Step 1: First of all, calculate no. of consecutive 1’s in every column. An auxiliary array hist[][] is used to store the counts of consecutive 1’s. So for the above first example, contents of hist[R][C] would be

```
0 1 0 1 0
0 2 0 2 1
1 3 0 3 0
```

Time complexity of this step is O(R*C)

Step 2: Sort the columns in non-increasing fashion. After sorting step the matrix hist[][] would be

```
1 1 0 0 0
2 2 1 0 0
3 3 1 0 0
```

This step can be done in O(R * (R + C)). Since we know that the values are in range from 0 to R, we can use counting sort for every row.
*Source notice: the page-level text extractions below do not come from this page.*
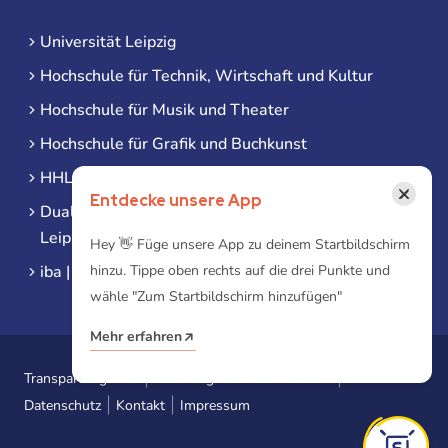
Universität Leipzig
Hochschule für Technik, Wirtschaft und Kultur
Hochschule für Musik und Theater
Hochschule für Grafik und Buchkunst
HHL Leipzig
×
Entdecke unsere App
Duale Hochschule Sachsen (DHSN) am Standort
Leipzig
Hey 👋 Füge unsere App zu deinem Startbildschirm
iba | Campus Leipzig
hinzu. Tippe oben rechts auf die drei Punkte und
wähle "Zum Startbildschirm hinzufügen"
Mehr erfahren
Transparenzgesetz
Erklärung zur Barrierefreiheit
Datenschutz
Kontakt
Impressum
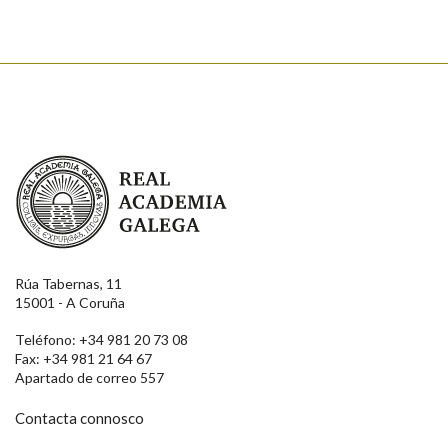
Real Academia Galega
Rúa Tabernas, 11
15001 - A Coruña
Teléfono: +34 981 20 73 08
Fax: +34 981 21 64 67
Apartado de correo 557
Contacta connosco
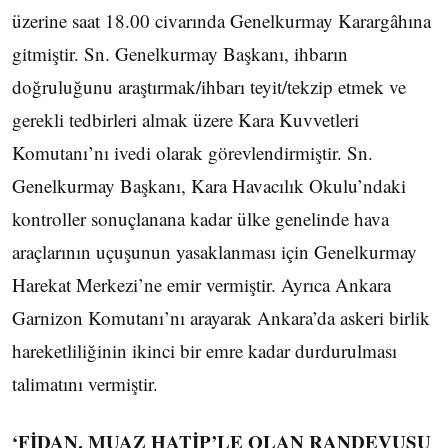
üzerine saat 18.00 civarında Genelkurmay Karargâhına
gitmiştir. Sn. Genelkurmay Başkanı, ihbarın
doğruluğunu araştırmak/ihbarı teyit/tekzip etmek ve
gerekli tedbirleri almak üzere Kara Kuvvetleri
Komutanı’nı ivedi olarak görevlendirmiştir. Sn.
Genelkurmay Başkanı, Kara Havacılık Okulu’ndaki
kontroller sonuçlanana kadar ülke genelinde hava
araçlarının uçuşunun yasaklanması için Genelkurmay
Harekat Merkezi’ne emir vermiştir. Ayrıca Ankara
Garnizon Komutanı’nı arayarak Ankara’da askeri birlik
hareketliliğinin ikinci bir emre kadar durdurulması
talimatını vermiştir.
‘FİDAN, MUAZ HATİP’LE OLAN RANDEVUSU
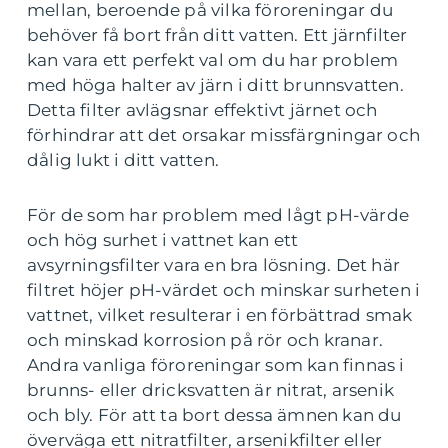
mellan, beroende på vilka föroreningar du
behöver få bort från ditt vatten. Ett järnfilter
kan vara ett perfekt val om du har problem
med höga halter av järn i ditt brunnsvatten.
Detta filter avlägsnar effektivt järnet och
förhindrar att det orsakar missfärgningar och
dålig lukt i ditt vatten.
För de som har problem med lågt pH-värde
och hög surhet i vattnet kan ett
avsyrningsfilter vara en bra lösning. Det här
filtret höjer pH-värdet och minskar surheten i
vattnet, vilket resulterar i en förbättrad smak
och minskad korrosion på rör och kranar.
Andra vanliga föroreningar som kan finnas i
brunns- eller dricksvatten är nitrat, arsenik
och bly. För att ta bort dessa ämnen kan du
överväga ett nitratfilter, arsenikfilter eller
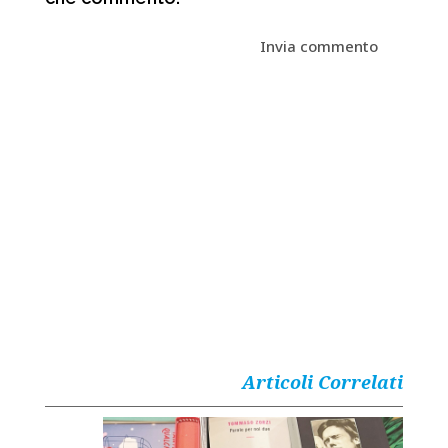
Articoli Correlati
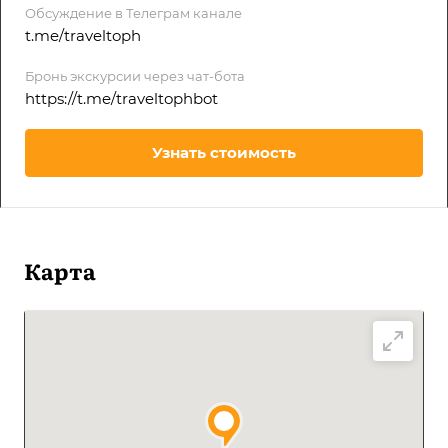
Обсуждение в Телеграм канале
t.me/traveltoph
Бронь экскурсии через чат-бота
https://t.me/traveltophbot
Узнать стоимость
Карта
The sorting is actually the swapping of columns. If we look at the 3rd row under step 2:

3 3 1 0 0

The sorted row corresponds to swapping the columns so that the column with the highest possible rectangle is placed first, after that comes the column that allows the second highest rectangle and so on. So, in the example there are 2 columns that can form a rectangle of height 3. That makes an area of 3*2=6. If we try to make the rectangle wider the height drops to 1, because there are no columns left that allow a higher rectangle on the 3rd row.

Step 3: Traverse each row of hist[][] and check for the max area. Since every row is sorted by count of 1’s, current area can be calculated by multiplying column number with value in hist[i][j]. This step also takes O(R * C) time.